THE TASK> What is needed is every line, exactly as given, from the line containing "Here is an image. Highlight small bowel." through the end of the data below.

------------------------

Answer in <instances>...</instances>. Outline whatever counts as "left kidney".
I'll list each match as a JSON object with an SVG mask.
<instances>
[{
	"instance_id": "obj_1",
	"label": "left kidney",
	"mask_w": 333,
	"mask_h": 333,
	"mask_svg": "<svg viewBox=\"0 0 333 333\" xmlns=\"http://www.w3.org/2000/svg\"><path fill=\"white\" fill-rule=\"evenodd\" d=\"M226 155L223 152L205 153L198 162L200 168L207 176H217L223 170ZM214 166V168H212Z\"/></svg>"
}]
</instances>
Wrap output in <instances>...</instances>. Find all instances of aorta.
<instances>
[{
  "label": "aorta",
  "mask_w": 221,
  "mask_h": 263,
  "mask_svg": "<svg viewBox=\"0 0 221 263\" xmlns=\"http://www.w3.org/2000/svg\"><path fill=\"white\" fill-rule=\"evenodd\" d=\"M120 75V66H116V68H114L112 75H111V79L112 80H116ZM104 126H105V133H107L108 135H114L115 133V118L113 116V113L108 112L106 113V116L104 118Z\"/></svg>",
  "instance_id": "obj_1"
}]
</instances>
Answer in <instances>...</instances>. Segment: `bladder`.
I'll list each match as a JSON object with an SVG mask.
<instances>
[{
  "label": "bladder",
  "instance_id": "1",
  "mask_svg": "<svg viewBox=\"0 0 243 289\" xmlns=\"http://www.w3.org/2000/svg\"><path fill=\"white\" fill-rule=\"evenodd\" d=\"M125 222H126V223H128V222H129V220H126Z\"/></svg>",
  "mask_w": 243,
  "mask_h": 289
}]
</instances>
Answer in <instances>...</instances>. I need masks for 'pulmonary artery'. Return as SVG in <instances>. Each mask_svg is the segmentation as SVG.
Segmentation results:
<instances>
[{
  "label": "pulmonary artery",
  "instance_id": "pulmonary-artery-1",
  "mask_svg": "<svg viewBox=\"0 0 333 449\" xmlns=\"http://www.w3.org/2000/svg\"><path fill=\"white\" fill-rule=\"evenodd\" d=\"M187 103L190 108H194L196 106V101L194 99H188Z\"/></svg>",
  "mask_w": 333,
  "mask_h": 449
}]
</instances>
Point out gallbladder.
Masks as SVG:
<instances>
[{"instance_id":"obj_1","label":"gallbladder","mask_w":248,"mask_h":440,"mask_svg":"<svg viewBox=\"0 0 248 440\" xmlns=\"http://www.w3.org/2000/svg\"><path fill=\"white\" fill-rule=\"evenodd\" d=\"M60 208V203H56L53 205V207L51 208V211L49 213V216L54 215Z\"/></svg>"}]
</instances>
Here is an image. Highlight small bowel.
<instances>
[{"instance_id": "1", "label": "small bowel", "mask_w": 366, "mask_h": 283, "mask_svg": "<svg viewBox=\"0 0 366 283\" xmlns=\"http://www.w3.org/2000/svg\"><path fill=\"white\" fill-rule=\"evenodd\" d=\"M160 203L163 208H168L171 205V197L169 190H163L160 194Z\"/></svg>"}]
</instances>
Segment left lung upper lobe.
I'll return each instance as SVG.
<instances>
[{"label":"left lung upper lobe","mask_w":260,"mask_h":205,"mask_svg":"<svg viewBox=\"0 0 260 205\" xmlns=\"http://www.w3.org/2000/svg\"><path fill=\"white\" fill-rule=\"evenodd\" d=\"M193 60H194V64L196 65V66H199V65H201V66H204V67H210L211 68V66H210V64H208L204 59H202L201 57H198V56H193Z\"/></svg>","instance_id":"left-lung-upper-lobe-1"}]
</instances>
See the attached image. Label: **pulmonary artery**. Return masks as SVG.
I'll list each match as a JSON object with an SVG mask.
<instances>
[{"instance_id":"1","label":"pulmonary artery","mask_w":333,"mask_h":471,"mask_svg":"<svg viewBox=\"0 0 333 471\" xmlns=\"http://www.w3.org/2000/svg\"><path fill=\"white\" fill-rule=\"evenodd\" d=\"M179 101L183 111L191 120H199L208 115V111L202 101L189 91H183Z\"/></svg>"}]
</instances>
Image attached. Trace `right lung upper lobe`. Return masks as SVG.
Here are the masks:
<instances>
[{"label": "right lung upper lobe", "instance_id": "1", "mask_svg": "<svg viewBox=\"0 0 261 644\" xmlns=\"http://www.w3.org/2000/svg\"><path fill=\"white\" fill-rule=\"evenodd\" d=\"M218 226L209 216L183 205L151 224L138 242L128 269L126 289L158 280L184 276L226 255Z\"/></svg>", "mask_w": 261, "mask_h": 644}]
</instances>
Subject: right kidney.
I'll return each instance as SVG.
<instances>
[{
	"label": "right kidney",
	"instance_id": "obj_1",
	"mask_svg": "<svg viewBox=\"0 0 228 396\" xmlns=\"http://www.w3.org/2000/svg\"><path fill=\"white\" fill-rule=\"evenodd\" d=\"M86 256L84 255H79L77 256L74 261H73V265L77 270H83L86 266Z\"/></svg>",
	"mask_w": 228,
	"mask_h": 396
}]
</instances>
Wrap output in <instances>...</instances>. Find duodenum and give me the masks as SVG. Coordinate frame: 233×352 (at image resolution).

------------------------

RESULT FOR THIS TASK>
Here is an image. Highlight small bowel.
<instances>
[{"instance_id": "1", "label": "small bowel", "mask_w": 366, "mask_h": 283, "mask_svg": "<svg viewBox=\"0 0 366 283\" xmlns=\"http://www.w3.org/2000/svg\"><path fill=\"white\" fill-rule=\"evenodd\" d=\"M160 203L163 208H168L171 205V197L169 190H163L160 194Z\"/></svg>"}]
</instances>
Segment left lung upper lobe.
I'll return each instance as SVG.
<instances>
[{"label":"left lung upper lobe","mask_w":260,"mask_h":205,"mask_svg":"<svg viewBox=\"0 0 260 205\" xmlns=\"http://www.w3.org/2000/svg\"><path fill=\"white\" fill-rule=\"evenodd\" d=\"M193 60H194V64L196 65V66H199V65H201V66H204V67H210L211 68V66H210V64H208L204 59H202L201 57H198V56H193Z\"/></svg>","instance_id":"left-lung-upper-lobe-1"}]
</instances>
See the attached image. Label: **pulmonary artery**. Return masks as SVG.
I'll list each match as a JSON object with an SVG mask.
<instances>
[{"instance_id":"1","label":"pulmonary artery","mask_w":333,"mask_h":471,"mask_svg":"<svg viewBox=\"0 0 333 471\" xmlns=\"http://www.w3.org/2000/svg\"><path fill=\"white\" fill-rule=\"evenodd\" d=\"M179 101L183 111L191 120H199L208 115V111L202 101L189 91H183Z\"/></svg>"}]
</instances>
Image attached. Trace `right lung upper lobe`. Return masks as SVG.
Here are the masks:
<instances>
[{"label": "right lung upper lobe", "instance_id": "1", "mask_svg": "<svg viewBox=\"0 0 261 644\" xmlns=\"http://www.w3.org/2000/svg\"><path fill=\"white\" fill-rule=\"evenodd\" d=\"M218 226L209 216L183 205L151 224L138 242L128 269L126 289L158 280L184 276L226 255Z\"/></svg>", "mask_w": 261, "mask_h": 644}]
</instances>
Subject: right kidney.
I'll return each instance as SVG.
<instances>
[{
	"label": "right kidney",
	"instance_id": "obj_1",
	"mask_svg": "<svg viewBox=\"0 0 228 396\" xmlns=\"http://www.w3.org/2000/svg\"><path fill=\"white\" fill-rule=\"evenodd\" d=\"M86 256L84 255H79L77 256L74 261H73V265L77 270H83L86 266Z\"/></svg>",
	"mask_w": 228,
	"mask_h": 396
}]
</instances>
Wrap output in <instances>...</instances>. Find duodenum and give me the masks as SVG. Coordinate frame: 233×352 (at image resolution).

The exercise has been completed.